Top of Data for review

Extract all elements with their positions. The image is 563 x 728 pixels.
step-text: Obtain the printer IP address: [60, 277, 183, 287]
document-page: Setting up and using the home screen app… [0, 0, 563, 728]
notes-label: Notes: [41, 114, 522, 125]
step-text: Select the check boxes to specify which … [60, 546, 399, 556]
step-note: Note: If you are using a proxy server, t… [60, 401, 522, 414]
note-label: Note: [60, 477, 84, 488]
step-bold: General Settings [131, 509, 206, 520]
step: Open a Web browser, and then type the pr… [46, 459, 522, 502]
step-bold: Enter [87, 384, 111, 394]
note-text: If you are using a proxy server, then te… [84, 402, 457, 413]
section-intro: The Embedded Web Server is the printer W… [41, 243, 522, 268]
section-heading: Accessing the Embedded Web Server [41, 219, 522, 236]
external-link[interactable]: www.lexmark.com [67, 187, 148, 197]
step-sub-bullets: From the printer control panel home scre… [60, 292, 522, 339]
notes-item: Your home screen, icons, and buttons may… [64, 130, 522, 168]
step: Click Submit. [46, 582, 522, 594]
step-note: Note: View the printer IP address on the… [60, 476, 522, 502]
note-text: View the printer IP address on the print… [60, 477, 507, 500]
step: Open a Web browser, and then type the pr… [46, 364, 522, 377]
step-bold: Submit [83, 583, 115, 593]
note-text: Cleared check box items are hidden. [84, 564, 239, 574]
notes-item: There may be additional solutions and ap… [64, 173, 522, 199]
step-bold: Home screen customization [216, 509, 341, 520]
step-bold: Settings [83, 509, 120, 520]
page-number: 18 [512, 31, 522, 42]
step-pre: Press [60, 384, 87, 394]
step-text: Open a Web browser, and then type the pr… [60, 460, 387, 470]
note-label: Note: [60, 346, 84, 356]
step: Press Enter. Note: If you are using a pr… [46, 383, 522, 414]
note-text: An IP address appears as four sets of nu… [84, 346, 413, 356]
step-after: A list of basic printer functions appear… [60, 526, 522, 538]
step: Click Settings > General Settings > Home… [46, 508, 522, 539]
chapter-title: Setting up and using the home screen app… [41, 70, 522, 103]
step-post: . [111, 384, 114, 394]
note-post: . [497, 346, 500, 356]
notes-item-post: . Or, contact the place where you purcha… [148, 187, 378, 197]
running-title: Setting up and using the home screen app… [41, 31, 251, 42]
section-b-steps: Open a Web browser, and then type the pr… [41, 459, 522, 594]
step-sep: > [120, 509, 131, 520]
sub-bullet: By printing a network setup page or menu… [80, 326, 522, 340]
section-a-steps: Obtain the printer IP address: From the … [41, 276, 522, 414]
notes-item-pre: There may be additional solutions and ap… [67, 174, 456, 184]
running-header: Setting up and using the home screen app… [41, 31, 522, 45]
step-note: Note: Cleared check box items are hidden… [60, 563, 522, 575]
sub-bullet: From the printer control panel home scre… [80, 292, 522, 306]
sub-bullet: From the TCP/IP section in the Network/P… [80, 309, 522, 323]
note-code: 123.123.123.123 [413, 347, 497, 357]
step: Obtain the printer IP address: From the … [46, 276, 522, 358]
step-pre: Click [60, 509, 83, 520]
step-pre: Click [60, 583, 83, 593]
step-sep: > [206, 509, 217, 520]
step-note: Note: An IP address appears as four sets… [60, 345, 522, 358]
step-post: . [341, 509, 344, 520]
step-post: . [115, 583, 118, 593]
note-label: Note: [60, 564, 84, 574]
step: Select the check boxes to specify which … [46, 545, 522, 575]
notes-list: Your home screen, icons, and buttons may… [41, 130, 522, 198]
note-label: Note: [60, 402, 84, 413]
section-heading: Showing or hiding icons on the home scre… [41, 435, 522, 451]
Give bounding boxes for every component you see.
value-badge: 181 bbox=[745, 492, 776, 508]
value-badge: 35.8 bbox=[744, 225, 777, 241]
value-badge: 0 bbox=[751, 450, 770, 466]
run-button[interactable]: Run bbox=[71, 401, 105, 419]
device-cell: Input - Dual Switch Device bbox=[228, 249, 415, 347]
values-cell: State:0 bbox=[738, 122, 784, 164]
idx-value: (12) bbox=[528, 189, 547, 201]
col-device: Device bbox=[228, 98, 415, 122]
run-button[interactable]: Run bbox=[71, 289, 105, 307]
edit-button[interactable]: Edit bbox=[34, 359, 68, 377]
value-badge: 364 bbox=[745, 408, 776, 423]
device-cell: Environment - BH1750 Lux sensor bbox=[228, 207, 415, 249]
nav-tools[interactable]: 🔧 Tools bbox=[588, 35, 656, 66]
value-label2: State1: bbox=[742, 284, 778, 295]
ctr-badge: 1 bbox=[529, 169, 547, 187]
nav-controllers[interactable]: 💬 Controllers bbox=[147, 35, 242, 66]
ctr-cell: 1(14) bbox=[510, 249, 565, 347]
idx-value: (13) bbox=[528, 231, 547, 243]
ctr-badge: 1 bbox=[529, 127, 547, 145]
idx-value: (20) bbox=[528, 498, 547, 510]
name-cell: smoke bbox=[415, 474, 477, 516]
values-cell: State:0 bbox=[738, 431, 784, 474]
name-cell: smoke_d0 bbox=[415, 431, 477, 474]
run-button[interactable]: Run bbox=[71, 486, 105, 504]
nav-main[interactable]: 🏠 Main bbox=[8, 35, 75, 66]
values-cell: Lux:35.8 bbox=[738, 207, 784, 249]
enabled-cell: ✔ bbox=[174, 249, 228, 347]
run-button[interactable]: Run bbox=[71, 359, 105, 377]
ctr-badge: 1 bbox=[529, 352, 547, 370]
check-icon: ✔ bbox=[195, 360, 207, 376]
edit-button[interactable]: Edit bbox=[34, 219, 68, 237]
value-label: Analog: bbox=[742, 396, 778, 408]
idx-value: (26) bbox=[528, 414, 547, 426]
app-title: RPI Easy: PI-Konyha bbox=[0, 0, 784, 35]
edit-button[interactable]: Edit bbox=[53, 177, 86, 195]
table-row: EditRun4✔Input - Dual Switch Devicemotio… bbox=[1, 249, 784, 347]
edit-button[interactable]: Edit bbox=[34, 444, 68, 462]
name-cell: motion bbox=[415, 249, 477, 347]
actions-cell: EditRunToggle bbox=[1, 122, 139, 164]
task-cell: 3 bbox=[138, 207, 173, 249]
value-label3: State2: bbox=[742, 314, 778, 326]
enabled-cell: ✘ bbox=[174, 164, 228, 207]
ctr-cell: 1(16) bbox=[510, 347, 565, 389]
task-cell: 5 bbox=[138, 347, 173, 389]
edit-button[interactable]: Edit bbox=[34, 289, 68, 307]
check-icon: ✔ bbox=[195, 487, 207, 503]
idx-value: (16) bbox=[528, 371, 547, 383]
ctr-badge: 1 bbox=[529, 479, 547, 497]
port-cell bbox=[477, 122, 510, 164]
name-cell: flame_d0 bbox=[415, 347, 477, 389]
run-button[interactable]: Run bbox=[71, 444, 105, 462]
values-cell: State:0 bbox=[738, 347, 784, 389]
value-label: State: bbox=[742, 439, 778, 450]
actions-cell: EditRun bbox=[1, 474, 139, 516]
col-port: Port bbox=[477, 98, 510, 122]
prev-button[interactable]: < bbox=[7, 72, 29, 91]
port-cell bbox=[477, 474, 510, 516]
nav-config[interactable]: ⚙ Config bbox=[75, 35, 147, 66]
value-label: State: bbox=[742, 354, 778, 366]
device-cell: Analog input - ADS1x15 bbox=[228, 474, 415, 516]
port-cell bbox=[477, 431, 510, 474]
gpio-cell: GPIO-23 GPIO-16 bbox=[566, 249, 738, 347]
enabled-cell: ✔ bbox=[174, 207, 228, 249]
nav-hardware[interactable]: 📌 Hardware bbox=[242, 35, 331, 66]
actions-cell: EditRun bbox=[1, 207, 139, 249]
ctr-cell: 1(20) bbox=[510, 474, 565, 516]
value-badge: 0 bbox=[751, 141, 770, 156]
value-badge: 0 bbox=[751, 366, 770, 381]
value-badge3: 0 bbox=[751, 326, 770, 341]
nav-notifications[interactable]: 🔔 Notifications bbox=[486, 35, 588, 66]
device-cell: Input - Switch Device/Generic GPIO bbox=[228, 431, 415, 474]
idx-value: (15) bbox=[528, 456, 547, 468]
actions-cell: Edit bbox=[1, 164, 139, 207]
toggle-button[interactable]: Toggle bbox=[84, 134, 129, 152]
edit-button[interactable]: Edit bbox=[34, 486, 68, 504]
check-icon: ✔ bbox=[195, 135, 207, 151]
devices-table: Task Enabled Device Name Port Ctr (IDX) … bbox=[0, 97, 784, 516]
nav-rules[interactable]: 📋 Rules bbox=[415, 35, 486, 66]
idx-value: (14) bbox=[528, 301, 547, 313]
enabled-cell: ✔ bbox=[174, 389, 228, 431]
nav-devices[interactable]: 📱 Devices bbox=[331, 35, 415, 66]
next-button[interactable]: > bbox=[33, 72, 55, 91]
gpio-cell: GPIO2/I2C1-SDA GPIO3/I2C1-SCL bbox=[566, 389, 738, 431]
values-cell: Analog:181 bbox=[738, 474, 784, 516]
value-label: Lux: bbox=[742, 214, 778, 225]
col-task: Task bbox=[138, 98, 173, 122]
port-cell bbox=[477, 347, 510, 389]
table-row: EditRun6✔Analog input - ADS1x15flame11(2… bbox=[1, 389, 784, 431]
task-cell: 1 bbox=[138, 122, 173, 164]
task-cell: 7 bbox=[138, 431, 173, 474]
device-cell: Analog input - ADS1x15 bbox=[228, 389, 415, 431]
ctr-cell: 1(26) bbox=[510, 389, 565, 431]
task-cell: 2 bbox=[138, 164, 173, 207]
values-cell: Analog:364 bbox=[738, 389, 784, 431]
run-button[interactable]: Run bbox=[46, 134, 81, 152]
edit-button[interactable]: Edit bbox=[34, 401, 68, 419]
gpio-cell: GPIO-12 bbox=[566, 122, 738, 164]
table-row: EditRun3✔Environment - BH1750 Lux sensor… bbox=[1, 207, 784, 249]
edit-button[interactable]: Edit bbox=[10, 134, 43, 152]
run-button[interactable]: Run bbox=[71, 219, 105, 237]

Bottom of Data for review

_The task_
Which lines of the entries above contain the word "buttons"? Copy each of them.

_Solution to this task_
notes-item: Your home screen, icons, and buttons may… [64, 130, 522, 168]
notes-list: Your home screen, icons, and buttons may… [41, 130, 522, 198]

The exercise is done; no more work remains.